What is a controlled substance?
First, it’s important to understand what qualifies a substance as a controlled substance. In the United States, most illegal drugs are considered to be controlled substances, as they are generally deemed as bad for the human body and mind and are totally regulated, or “controlled,” by the government. According to FindLaw, state and federal governments typically control these substances so that they do not leak into the public, and someone who possesses a controlled substance can be fined and held in prison.
It’s equally important to understand that not every controlled substance is illegal, and there are many medications that qualify as controlled substances, in that they are completely government-regulated. The Foundations Recovery Network sights the Controlled Substances Act to explain why some medications are controlled substances and some aren’t. In accordance with this act, the government controls some medications that have the potential for abuse, dependency, or risk to your health in an effort to decrease abuse and dependency instances. Though we often consider illegal substances to be the ones that are highly addictive and usually abused, prescribed medication that can be life saving can also be addictive and abused as well, and this act allows these medications to be distributed in a way that is safe and effective for all.
The “Schedules” in the Controlled Substances Act: What do they mean?
In the Controlled Substances Act, there are five categories, or “Schedules,” so that people can see where certain substances fall. Schedule I substances are classified as being totally unsafe and having high abuse potential, so they are totally illegal. Schedule II substances also have a high abuse potential and should only be used under extreme circumstance — several pain relievers are on this list. Schedule III substances are not typically as abused, but they can still lead to dependency in users, and they typically have a higher psychological dependency than physical dependency. Tylenol with Codeine and Vicodin fall under this category.
In the last two categories, you’re likely to see substances that either you take, or someone you know takes, as they are legal when prescribed and taken according to the prescription dosage. Schedule IV drugs have a low potential for abuse and include Xanax, Valium, and Soma. Schedule V drugs are the least offensive and least threatening, but they are still government controlled. They include medications like cough syrups that contain small amounts of codeine.

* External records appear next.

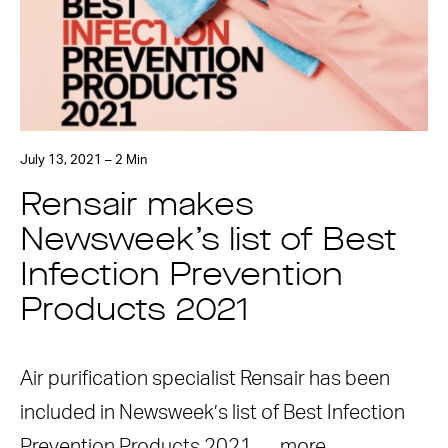
July 13, 2021 – 2 Min
Rensair makes
Newsweek’s list of Best
Infection Prevention
Products 2021
Air purification specialist Rensair has been
included in Newsweek’s list of Best Infection
Prevention Products 2021. …
more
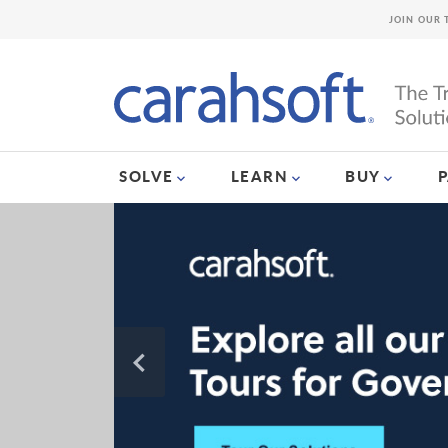
JOIN OUR 
SOLVE
LEARN
BUY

If you are in possession of any of these controlled substances, including Schedule V substances, then you can be punished by law if you do not have a prescription stating that you need to be using these drugs. You cannot manufacture or distribute any of these drugs at any cost, as they are only regulated by the government and are not regulated by you, even if your name is the one on the prescription bottle.
What’s legal and what’s not
Certain controlled substances have the potential to be both legal and illegal depending on how the medication is prescribed and used. If you’ve been given a prescription for a controlled substance and you take it as directed, you’re in the clear. If you have chosen to take more than the recommended dosage or provide your friend with a pill, then this is illegal. In another instance, if you’ve come to acquire a controlled substance without a prescription and the substance is legal for someone with a prescription, then this is also illegal for you. Have the prescription? You’re totally fine as long as you take it as you’re supposed to and don’t supply it to anyone else.
There are certain medications that are controlled substances and legal with a prescription, but they are also dangerously on the rise for recreational usage. Adderall, a medication that helps ADHD patients with their focus and concentration, is commonly found on college campuses, explains WebMD. Many college students have turned to Adderall to help them stay up for long hours and complete assignments, but there’s a reason that medications like Adderall are controlled. They have the potential for addiction because of the “high” that some users receive, which can make Adderall potentially very dangerous for those who don’t need it.
Drugs like Adderall as well as painkillers like OxyContin or Vicodin are known for their dependency and abuse in some users, but they still serve a function and are incredibly helpful for those who need them most, which is why they are medications that are controlled substances and not totally outlawed.
As always, it’s important to take the accurate dosage for any medication, controlled substance or not. Read the directions, talk to your doctor or pharmacist, and be safe no matter what.